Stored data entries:

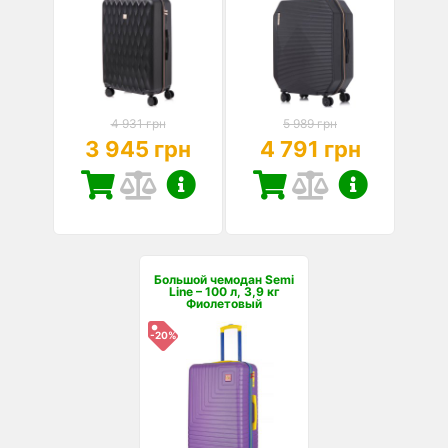
4 931 грн
5 989 грн
3 945 грн
4 791 грн
Большой чемодан Semi
Line – 100 л, 3,9 кг
Фиолетовый
-20%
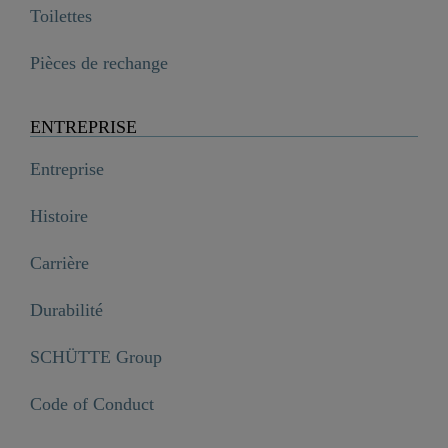
Toilettes
Pièces de rechange
ENTREPRISE
Entreprise
Histoire
Carrière
Durabilité
SCHÜTTE Group
Code of Conduct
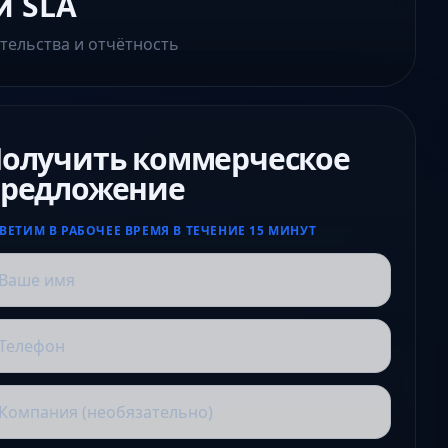
и SLA
тельства и отчётность
олучить коммерческое
редложение
ВЕТИМ В РАБОЧЕЕ ВРЕМЯ В ТЕЧЕНИЕ 15 МИНУТ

WORK TO BE COMPLETED:
The entries above need to be repeated in full, word for word. Skip the images.

SOLUTION FOR THIS EXERCISE:
4 931 грн
5 989 грн
3 945 грн
4 791 грн
Большой чемодан Semi
Line – 100 л, 3,9 кг
Фиолетовый
-20%
Toilettes
Pièces de rechange
ENTREPRISE
Entreprise
Histoire
Carrière
Durabilité
SCHÜTTE Group
Code of Conduct
и SLA
тельства и отчётность
олучить коммерческое
редложение
ВЕТИМ В РАБОЧЕЕ ВРЕМЯ В ТЕЧЕНИЕ 15 МИНУТ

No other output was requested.